Autonomy is the right of an individual to make informed choices for herself. But the key word here is ‘informed’. This implies that the information that informs her is both relevant and appropriate information. And yet, by necessity, it is provided and constructed by others; it is drawn from social and political contexts that she may not share and the options it provides may reflect this. Relational autonomy is an ethical theory that considers the ramifications of those choices that are made available to her. More traditional views have tended to treat the person making decisions as an isolated unit; but in fact, she is embedded in her own -perhaps differing- culture that influences both the context and the situation in which she has to make her decision.

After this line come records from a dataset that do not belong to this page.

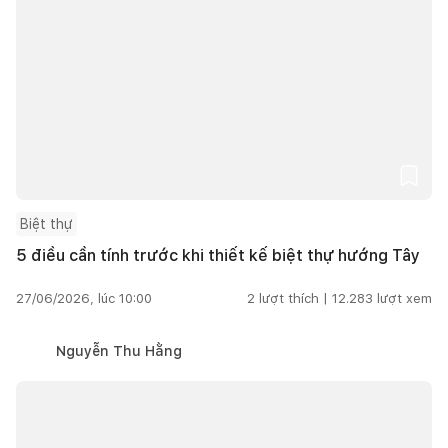
Biệt thự
5 điều cần tính trước khi thiết kế biệt thự hướng Tây
27/06/2026, lúc 10:00
2
lượt thích |
12.283
lượt xem
Nguyễn Thu Hằng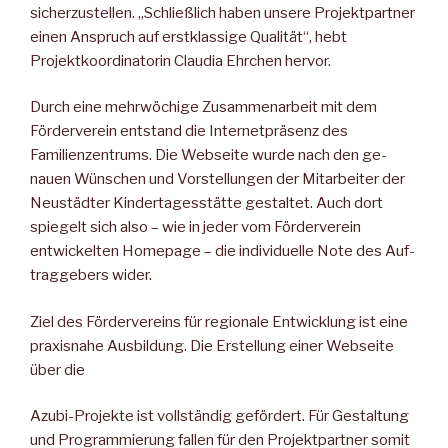
sicher­zustellen. „Schließlich haben unsere Projektpartner
einen An­spruch auf erstklassige Quali­tät“, hebt
Projektkoordinatorin Claudia Ehrchen hervor.
Durch eine mehrwöchige Zu­sammenarbeit mit dem
Förder­verein entstand die Internetprä­senz des
Familienzentrums. Die Webseite wurde nach den ge­
nauen Wünschen und Vorstel­lungen der Mitarbeiter der
Neu­städter Kindertagesstätte gestaltet. Auch dort
spiegelt sich also – wie in jeder vom Förder­verein
entwickelten Homepage – die individuelle Note des Auf­
traggebers wider.
Ziel des Fördervereins für re­gionale Entwicklung ist eine
praxisnahe Ausbildung. Die Er­stellung einer Webseite
über die
Azubi-Projekte ist vollständig gefördert. Für Gestaltung
und Programmierung fallen für den Projektpartner somit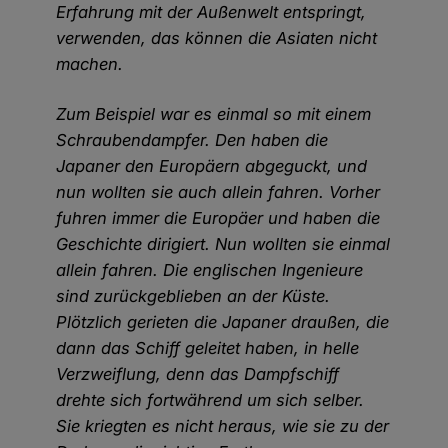
Erfahrung mit der Außenwelt entspringt,
verwenden, das können die Asiaten nicht
machen.
Zum Beispiel war es einmal so mit einem
Schraubendampfer. Den haben die
Japaner den Europäern abgeguckt, und
nun wollten sie auch allein fahren. Vorher
fuhren immer die Europäer und haben die
Geschichte dirigiert. Nun wollten sie einmal
allein fahren. Die englischen Ingenieure
sind zurückgeblieben an der Küste.
Plötzlich gerieten die Japaner draußen, die
dann das Schiff geleitet haben, in helle
Verzweiflung, denn das Dampfschiff
drehte sich fortwährend um sich selber.
Sie kriegten es nicht heraus, wie sie zu der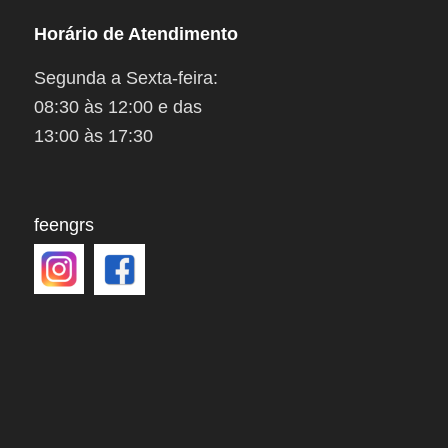
Horário de Atendimento
Segunda a Sexta-feira:
08:30 às 12:00 e das
13:00 às 17:30
feengrs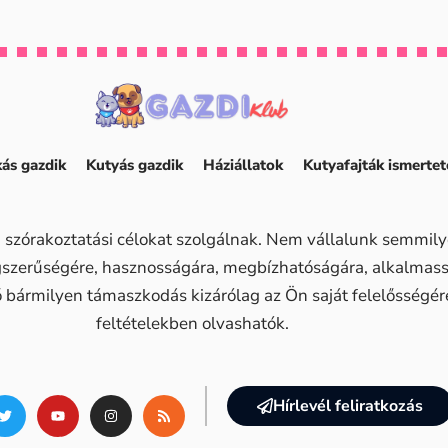
ás gazdik
Kutyás gazdik
Háziállatok
Kutyafajták ismertet
 szórakoztatási célokat szolgálnak. Nem vállalunk semmilye
ogszerűségére, hasznosságára, megbízhatóságára, alkalma
ő bármilyen támaszkodás kizárólag az Ön saját felelősségére 
feltételekben olvashatók.
Hírlevél feliratkozás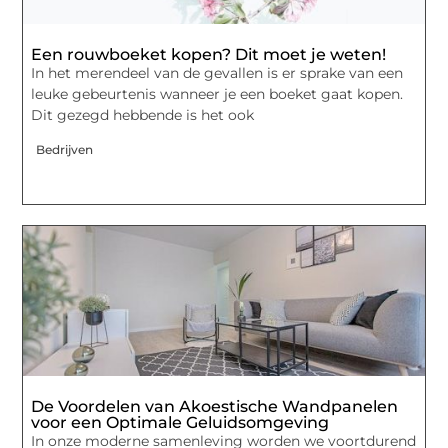
Een rouwboeket kopen? Dit moet je weten!
In het merendeel van de gevallen is er sprake van een
leuke gebeurtenis wanneer je een boeket gaat kopen.
Dit gezegd hebbende is het ook
Bedrijven
De Voordelen van Akoestische Wandpanelen
voor een Optimale Geluidsomgeving
In onze moderne samenleving worden we voortdurend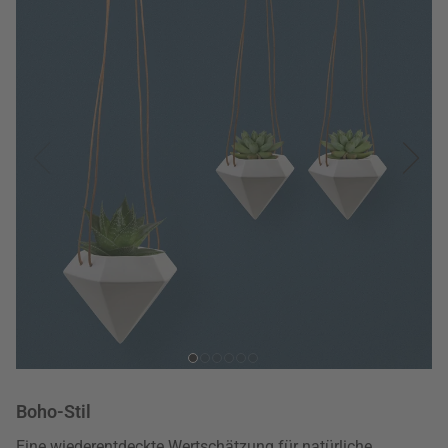
Boho-Stil
Eine wiederentdeckte Wertschätzung für natürliche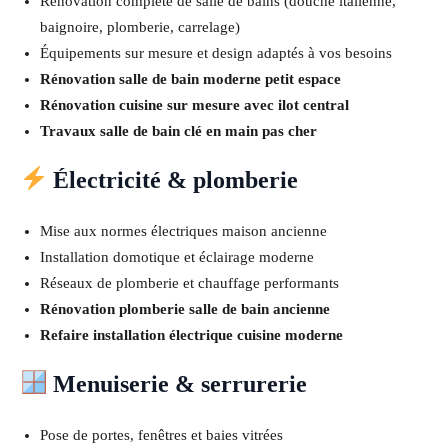
Rénovation complète de salle de bains (douche italienne,
baignoire, plomberie, carrelage)
Équipements sur mesure et design adaptés à vos besoins
Rénovation salle de bain moderne petit espace
Rénovation cuisine sur mesure avec ilot central
Travaux salle de bain clé en main pas cher
Électricité & plomberie
Mise aux normes électriques maison ancienne
Installation domotique et éclairage moderne
Réseaux de plomberie et chauffage performants
Rénovation plomberie salle de bain ancienne
Refaire installation électrique cuisine moderne
Menuiserie & serrurerie
Pose de portes, fenêtres et baies vitrées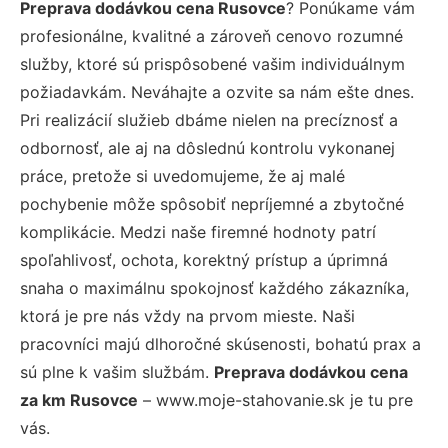
Preprava dodávkou cena Rusovce
? Ponúkame vám
profesionálne, kvalitné a zároveň cenovo rozumné
služby, ktoré sú prispôsobené vašim individuálnym
požiadavkám. Neváhajte a ozvite sa nám ešte dnes.
Pri realizácií služieb dbáme nielen na precíznosť a
odbornosť, ale aj na dôslednú kontrolu vykonanej
práce, pretože si uvedomujeme, že aj malé
pochybenie môže spôsobiť nepríjemné a zbytočné
komplikácie. Medzi naše firemné hodnoty patrí
spoľahlivosť, ochota, korektný prístup a úprimná
snaha o maximálnu spokojnosť každého zákazníka,
ktorá je pre nás vždy na prvom mieste. Naši
pracovníci majú dlhoročné skúsenosti, bohatú prax a
sú plne k vašim službám.
Preprava dodávkou cena
za km Rusovce
– www.moje-stahovanie.sk je tu pre
vás.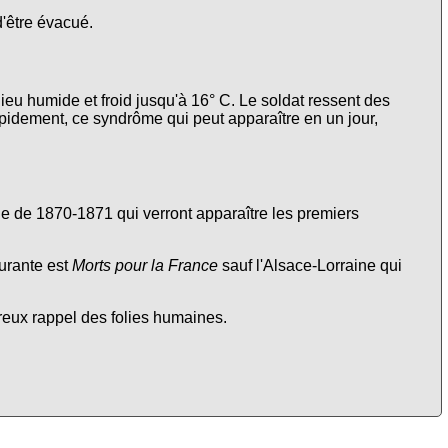
d'être évacué.
lieu humide et froid jusqu'à 16° C. Le soldat ressent des
apidement, ce syndrôme qui peut apparaître en un jour,
nne de 1870-1871 qui verront apparaître les premiers
urante est
Morts pour la France
sauf l'Alsace-Lorraine qui
ureux rappel des folies humaines.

We do not all react the same to identical information, nor is the ability to make an informed choice simply a function of the amount of information available. Women and doctors have different data priorities. Even different message priorities. We all need time to sift through the context; we need time for processing our feelings. Our needs. Our connection to the simmering culture in which we swim.

And then there is the issue of what we want NIPT to detect. Access to fetal DNA offers boundless opportunities in the future for singling out other aspects of the chromosomes we wish to interrogate –whether with serious concerns: hereditary conditions like cystic fibrosis, for example, or with more broad-based anxieties such as concern about random mutations

Other, more frivolous concerns such as sex selection or, in the forseeable future, even searches for –and hence management of- certain genetic traits, present a growing tension between individual autonomy and societal values. For that matter, even detection of the trisomies has engendered much controversy, let alone the prospect of finding and perhaps eliminating other abnormalities not shared by the majority. What is the expectation –perceived or otherwise- after an ‘abnormal’ test? And what is abnormal? What should we accept?

I suppose, ultimately, it is for each of us to decide. Of course Shakespeare offered his opinion long ago: Love looks not with the eyes, but with the mind. But are we still that wise? Or have time and circumstance changed that as well?